Here Moses details the grounds for his complaint. The timeline is damning. The cause and effect seem painfully obvious. The moment I started doing what You said, the suffering intensified. The problem is linked directly to the exercise of his prophetic office, speaking in Your name. This is the scandal. It was not his own bright idea to go to Pharaoh. He went as an ambassador, using the authority of the King's name. And the result of invoking the divine name has been the opposite of what was expected. Instead of deliverance, it brought greater harm. This is a real problem. When our faithful attempts to represent Christ in the world seem only to make things worse, we are in the same place as Moses. We are forced to ask if we misunderstood, or if God is up to something we cannot see.

and You have not delivered Your people at all.”
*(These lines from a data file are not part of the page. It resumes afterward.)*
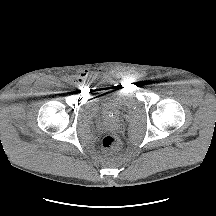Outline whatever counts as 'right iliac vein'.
Here are the masks:
<instances>
[{"label": "right iliac vein", "mask_w": 216, "mask_h": 216, "mask_svg": "<svg viewBox=\"0 0 216 216\" xmlns=\"http://www.w3.org/2000/svg\"><path fill=\"white\" fill-rule=\"evenodd\" d=\"M68 85H69L70 88H73L74 90L77 88V87L73 84L72 81H69Z\"/></svg>", "instance_id": "63e3f726"}]
</instances>
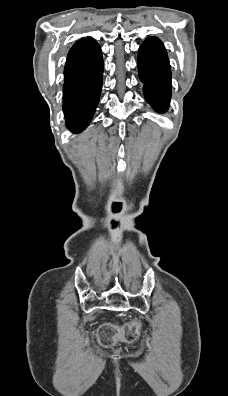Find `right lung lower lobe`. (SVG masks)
<instances>
[{
	"mask_svg": "<svg viewBox=\"0 0 228 396\" xmlns=\"http://www.w3.org/2000/svg\"><path fill=\"white\" fill-rule=\"evenodd\" d=\"M103 80L100 46L76 42L70 49L64 69L63 111L73 132L85 129L95 113Z\"/></svg>",
	"mask_w": 228,
	"mask_h": 396,
	"instance_id": "98d812e1",
	"label": "right lung lower lobe"
}]
</instances>
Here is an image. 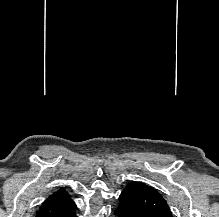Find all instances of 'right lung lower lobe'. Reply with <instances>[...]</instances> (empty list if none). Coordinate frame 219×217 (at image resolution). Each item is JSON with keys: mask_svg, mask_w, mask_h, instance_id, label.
Wrapping results in <instances>:
<instances>
[{"mask_svg": "<svg viewBox=\"0 0 219 217\" xmlns=\"http://www.w3.org/2000/svg\"><path fill=\"white\" fill-rule=\"evenodd\" d=\"M59 217H76V215H75V211L73 209L69 212L64 213L63 215H60Z\"/></svg>", "mask_w": 219, "mask_h": 217, "instance_id": "98d812e1", "label": "right lung lower lobe"}]
</instances>
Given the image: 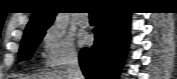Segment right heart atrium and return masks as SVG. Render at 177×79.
<instances>
[{"mask_svg": "<svg viewBox=\"0 0 177 79\" xmlns=\"http://www.w3.org/2000/svg\"><path fill=\"white\" fill-rule=\"evenodd\" d=\"M43 59L46 67L59 68L77 61L78 54L72 39L55 27H49L43 34Z\"/></svg>", "mask_w": 177, "mask_h": 79, "instance_id": "right-heart-atrium-1", "label": "right heart atrium"}]
</instances>
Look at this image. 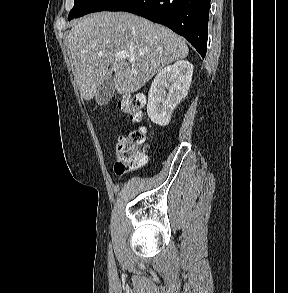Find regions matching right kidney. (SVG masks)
Returning <instances> with one entry per match:
<instances>
[{"label": "right kidney", "mask_w": 288, "mask_h": 293, "mask_svg": "<svg viewBox=\"0 0 288 293\" xmlns=\"http://www.w3.org/2000/svg\"><path fill=\"white\" fill-rule=\"evenodd\" d=\"M192 75L193 65L185 60L158 72L148 93L147 114L153 123L160 126L169 123L174 109L188 94Z\"/></svg>", "instance_id": "ca27d5eb"}]
</instances>
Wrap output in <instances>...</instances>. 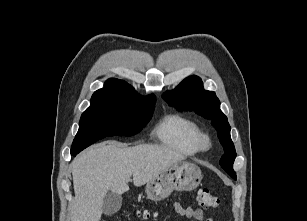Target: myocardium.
Here are the masks:
<instances>
[{"mask_svg": "<svg viewBox=\"0 0 307 221\" xmlns=\"http://www.w3.org/2000/svg\"><path fill=\"white\" fill-rule=\"evenodd\" d=\"M198 147L200 151H206L211 147V139L207 134L200 133Z\"/></svg>", "mask_w": 307, "mask_h": 221, "instance_id": "1", "label": "myocardium"}]
</instances>
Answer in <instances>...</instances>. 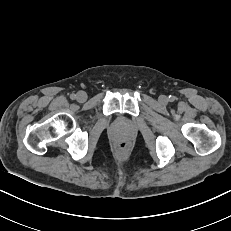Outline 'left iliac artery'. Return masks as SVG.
<instances>
[{
	"label": "left iliac artery",
	"instance_id": "obj_1",
	"mask_svg": "<svg viewBox=\"0 0 231 231\" xmlns=\"http://www.w3.org/2000/svg\"><path fill=\"white\" fill-rule=\"evenodd\" d=\"M169 99H170V101H173V100H174V97L169 96Z\"/></svg>",
	"mask_w": 231,
	"mask_h": 231
}]
</instances>
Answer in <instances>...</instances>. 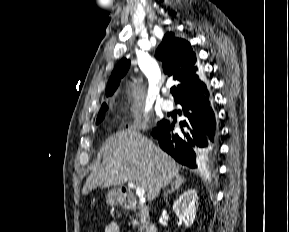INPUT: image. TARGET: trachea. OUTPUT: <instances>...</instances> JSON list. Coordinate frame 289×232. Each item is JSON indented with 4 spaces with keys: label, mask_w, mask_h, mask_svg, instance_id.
Wrapping results in <instances>:
<instances>
[{
    "label": "trachea",
    "mask_w": 289,
    "mask_h": 232,
    "mask_svg": "<svg viewBox=\"0 0 289 232\" xmlns=\"http://www.w3.org/2000/svg\"><path fill=\"white\" fill-rule=\"evenodd\" d=\"M174 90H175V88H171L170 92H171V93H173V92H174Z\"/></svg>",
    "instance_id": "trachea-1"
}]
</instances>
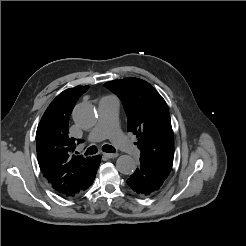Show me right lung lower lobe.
<instances>
[{"label":"right lung lower lobe","instance_id":"1","mask_svg":"<svg viewBox=\"0 0 246 246\" xmlns=\"http://www.w3.org/2000/svg\"><path fill=\"white\" fill-rule=\"evenodd\" d=\"M100 160H101V156L100 155H97V156L94 157V161H93V167L94 168H93L91 174L85 180V182L80 186V188L78 189V192H77V194L75 196L82 194L86 189L89 188V186L92 185V183H93V181L95 179V176H96L97 169H98L99 164H100Z\"/></svg>","mask_w":246,"mask_h":246}]
</instances>
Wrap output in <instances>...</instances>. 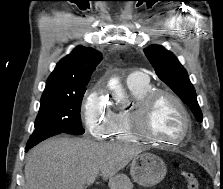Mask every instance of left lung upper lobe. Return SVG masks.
<instances>
[{
  "label": "left lung upper lobe",
  "mask_w": 223,
  "mask_h": 189,
  "mask_svg": "<svg viewBox=\"0 0 223 189\" xmlns=\"http://www.w3.org/2000/svg\"><path fill=\"white\" fill-rule=\"evenodd\" d=\"M144 53L158 77L190 107L197 120L202 122L203 116L197 102L195 89L179 60L160 45L145 48Z\"/></svg>",
  "instance_id": "left-lung-upper-lobe-1"
}]
</instances>
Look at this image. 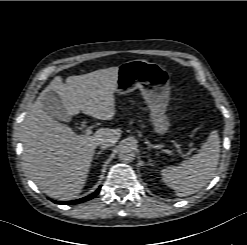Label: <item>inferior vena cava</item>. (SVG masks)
Here are the masks:
<instances>
[{"label":"inferior vena cava","mask_w":247,"mask_h":245,"mask_svg":"<svg viewBox=\"0 0 247 245\" xmlns=\"http://www.w3.org/2000/svg\"><path fill=\"white\" fill-rule=\"evenodd\" d=\"M110 145H111L110 141H108V140H103V141L99 142V146L101 147V149H106Z\"/></svg>","instance_id":"inferior-vena-cava-1"}]
</instances>
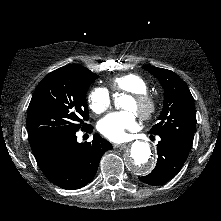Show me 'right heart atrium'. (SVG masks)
<instances>
[{
    "mask_svg": "<svg viewBox=\"0 0 221 221\" xmlns=\"http://www.w3.org/2000/svg\"><path fill=\"white\" fill-rule=\"evenodd\" d=\"M87 102L89 108L96 114H101L109 109L112 103L110 92L101 86L91 89L88 94Z\"/></svg>",
    "mask_w": 221,
    "mask_h": 221,
    "instance_id": "obj_1",
    "label": "right heart atrium"
}]
</instances>
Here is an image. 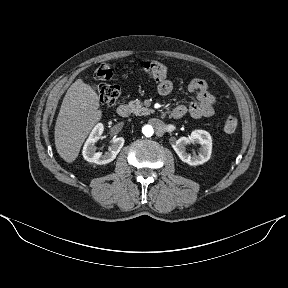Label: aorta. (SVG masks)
Returning a JSON list of instances; mask_svg holds the SVG:
<instances>
[{"label":"aorta","mask_w":288,"mask_h":288,"mask_svg":"<svg viewBox=\"0 0 288 288\" xmlns=\"http://www.w3.org/2000/svg\"><path fill=\"white\" fill-rule=\"evenodd\" d=\"M142 132L145 136L147 137H150L153 135L154 133V129L151 125H145L143 128H142Z\"/></svg>","instance_id":"1"}]
</instances>
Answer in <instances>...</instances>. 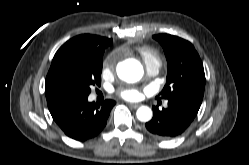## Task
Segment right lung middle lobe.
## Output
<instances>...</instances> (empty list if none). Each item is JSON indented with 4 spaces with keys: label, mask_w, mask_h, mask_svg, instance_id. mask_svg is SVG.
<instances>
[{
    "label": "right lung middle lobe",
    "mask_w": 249,
    "mask_h": 165,
    "mask_svg": "<svg viewBox=\"0 0 249 165\" xmlns=\"http://www.w3.org/2000/svg\"><path fill=\"white\" fill-rule=\"evenodd\" d=\"M102 50L73 47L56 62L55 85L64 95L88 96L92 85L101 84Z\"/></svg>",
    "instance_id": "dd1d6c3e"
}]
</instances>
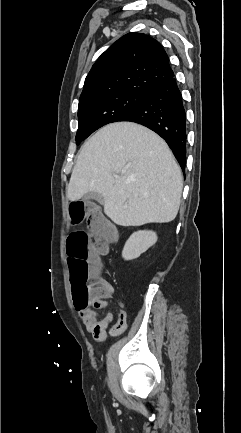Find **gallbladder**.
I'll list each match as a JSON object with an SVG mask.
<instances>
[{
  "instance_id": "bac80fb5",
  "label": "gallbladder",
  "mask_w": 241,
  "mask_h": 433,
  "mask_svg": "<svg viewBox=\"0 0 241 433\" xmlns=\"http://www.w3.org/2000/svg\"><path fill=\"white\" fill-rule=\"evenodd\" d=\"M83 200H84L85 202H88V201H90V200H96V201H98L99 203H103L104 198H103V196H102L100 193H97V192H88V193H86V194L83 196Z\"/></svg>"
}]
</instances>
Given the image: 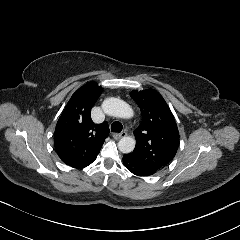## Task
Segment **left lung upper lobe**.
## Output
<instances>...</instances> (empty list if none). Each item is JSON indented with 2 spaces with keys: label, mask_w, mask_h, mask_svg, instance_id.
Instances as JSON below:
<instances>
[{
  "label": "left lung upper lobe",
  "mask_w": 240,
  "mask_h": 240,
  "mask_svg": "<svg viewBox=\"0 0 240 240\" xmlns=\"http://www.w3.org/2000/svg\"><path fill=\"white\" fill-rule=\"evenodd\" d=\"M131 96L140 107L142 122L134 130V151L123 157L134 166L157 171L176 155L179 146L177 124L165 100L157 91H133Z\"/></svg>",
  "instance_id": "left-lung-upper-lobe-1"
}]
</instances>
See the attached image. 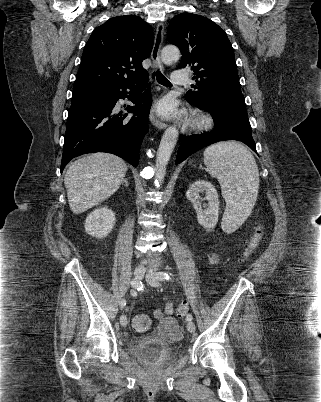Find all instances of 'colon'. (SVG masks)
<instances>
[{
    "mask_svg": "<svg viewBox=\"0 0 321 402\" xmlns=\"http://www.w3.org/2000/svg\"><path fill=\"white\" fill-rule=\"evenodd\" d=\"M263 237V228L257 227L255 232L253 233L250 241L248 242L246 251L244 253L245 258H249L255 254L257 248ZM189 311V304L187 301L181 302L177 307V315L178 317H185ZM133 328L136 331L144 332L150 327V320L144 314L135 315L132 321Z\"/></svg>",
    "mask_w": 321,
    "mask_h": 402,
    "instance_id": "5ec220e1",
    "label": "colon"
}]
</instances>
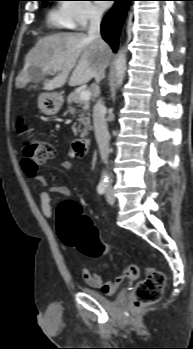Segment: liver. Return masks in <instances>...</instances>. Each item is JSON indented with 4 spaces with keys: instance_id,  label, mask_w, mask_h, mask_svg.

This is the bottom line. It is a statement of blunt, observable fact. "You promised deliverance, and you have not delivered." The Hebrew construction is emphatic, something like "in delivering, you have not delivered." It's a total non-event. From Moses's perspective, God has not even started. There has been no partial deliverance, no small sign of hope. There has been nothing but an increase in misery. Of course, Moses's perspective is limited. He is judging God's entire plan by the first twenty-four hours of its execution. He sees the pain of the cross, but cannot yet see the glory of the resurrection. God's delays are not denials. God was just getting started. But for deliverance to be seen as God's work, all human efforts first had to be seen to fail. The stage had to be cleared of all human pretensions, including Moses's own, so that when the curtain rose on the main act, the plagues and the exodus, the only one left standing in the spotlight would be Yahweh.


Application

Every Christian is in the business of speaking and acting in Jesus' name. And every Christian will, at some point, find themselves in the place of Moses. We will obey God, step out in faith, share the gospel, stand for righteousness, and the result will be that things get worse. A family member we witness to becomes more hostile. A stand for truth at work gets us fired. A commitment to biblical discipline in our church leads to a painful split. In those moments, our prayers will likely sound a lot like Moses's prayer. "Lord, I did what you said. Why is this falling apart? Why did you send me here? You have not delivered at all."

This passage gives us permission to be honest with God. He is big enough to handle our questions, our frustrations, and our grief. He is not a fragile deity who is offended by our lament. But it also teaches us where to take that lament. We must return to the Lord. We must not grumble horizontally to our friends or complain about our circumstances on social media. We take it to the throne. We file our complaint in the high court of heaven.

And when we do, we must be prepared for the answer God gives. The answer to Moses was not an apology, but a revelation. God did not say, "You're right, my mistake." He said, "Now you will see what I will do" (Ex 6:1). He revealed His name, Yahweh, and His sovereign power more deeply. The answer to our suffering and apparent failure is not always an explanation that satisfies our intellect, but a fresh revelation of the character of God that secures our heart. The cross is the ultimate expression of this principle. On Friday, it looked like the most colossal failure in human history. God's own Son, speaking in His Father's name, was brutalized and killed. But that very harm was the means of our deliverance. God's greatest victory looked for all the world like a defeat. Our small story is part of that great story. And we must learn to trust the author, even when the plot takes a turn we do not understand.